Sanjiv Jivan wrote a blog entry questioning the "point" of Hibernate Search. He missed some critical steps in his argumentation, that I am willing to correct. I started to answer on his blog, but the answer being fairly long, I opted for a blog entry.

I think Sanjiv failed to understand which population Hibernate Search is targeting.
Hibernate Search is about ORM. If you don't use Hibernate, if you don't use JPA, forget about Hibernate Search, it's not for you.

His main point is, why use Hibernate Search instead of a straight Lucene + Database (I'm assuming JDBC) solution? Five years before he could have asked, why use an ORM rather than a straight JDBC access? Because it does for you and optimize 90% of the job and let you focus on the 10% that is hard.
I won't explain why an ORM is usually (but not always) a good approach (everybody got that nowadays), so let's focus on a different question: considering that Hibernate is used in a given application, should we go for plain Lucene and JDBC layer as Sanjiv suggests or should we go for Hibernate Search? Should we go for 2 different set of APIs / programmatic model and model representation, or should we go for one unified model?

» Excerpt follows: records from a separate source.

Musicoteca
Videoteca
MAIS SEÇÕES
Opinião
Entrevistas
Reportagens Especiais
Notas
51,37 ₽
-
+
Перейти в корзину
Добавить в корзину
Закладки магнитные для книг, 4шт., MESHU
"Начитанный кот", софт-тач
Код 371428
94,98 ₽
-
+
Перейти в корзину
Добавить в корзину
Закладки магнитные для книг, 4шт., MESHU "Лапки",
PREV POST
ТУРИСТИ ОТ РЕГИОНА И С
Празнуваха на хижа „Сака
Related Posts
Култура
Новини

Let's see each of Sanjiv's concerns one at a time.

Why Hibernate Search rather than plain Lucene and JDBC?
Out of the box, setting up a plain Lucene and JDBC solution requires to write the bridge. Lucene has it's own world, the DB an other one. Your code has to bind them together (write the optimized JDBC routine + optimized Lucene index routine). It can be long, painful and buggy.
I doubt Sanjiv had to do it before, he would not talk like that :) Hibernate Search does the binding for you in your Hibernate backed application.
People are attracted by Hibernate Search because it lowers the barrier of entry to Lucene in a project by a great deal. This opens the Search capabilities to a lot of applications that would not have considered it with only plain Lucene in their hands.

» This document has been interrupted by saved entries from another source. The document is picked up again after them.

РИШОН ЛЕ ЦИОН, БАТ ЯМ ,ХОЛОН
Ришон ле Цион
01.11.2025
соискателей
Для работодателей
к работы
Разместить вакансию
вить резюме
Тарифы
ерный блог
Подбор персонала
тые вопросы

Hibernate (Search) does not play well with massive indexing
Sanjiv claims that the initial indexing (or reindexing) is slow (he hasn't tried actually) and memory consuming.
Have a second look at the Hibernate Search reference documentation, the massive indexing procedure explicitly helps you to control the amount of memory spent.
In Lucene, one good rule of thumb is use as much memory as possible to minimize IO access. So yes, the more memory you'll spend the more efficient your hibernate Search massive indexing will be. You have to think about the global system, not only a subpart.

Event based indexing should not be used
Next Sanjiv tries to show that the event based indexing is wrong and that one should always use batch indexing. The honest answer is it depends.
Hibernate Search does not constraint to index things per transaction (it's a pluggable strategy), and I never said that indexing at commit time was important. Not indexing before commit time is critical (think about rollbacks).
As a matter of fact, the clustered mode (JMS mode) explicitly does not index at commit time, it delegates the work for later (and to someone else). The overhead of sending a message for later indexing (I'm not speaking of actual Lucene operations here) is minimal.
What do we gain? The usual on the fly vs batch mode benefits: no batch window, more homogeneous CPU consumption on systems, not having to take care of a batch job. I don't know about you, but the less batch jobs I have in my systems, the better I sleep.
By the way, is batch mode supported with Hibernate Search? Absolutely. Who likes to avoid batch jobs when possible, most of the developers and ops guys I have met. When you need to use them, do it ; when you don't stop the masochism.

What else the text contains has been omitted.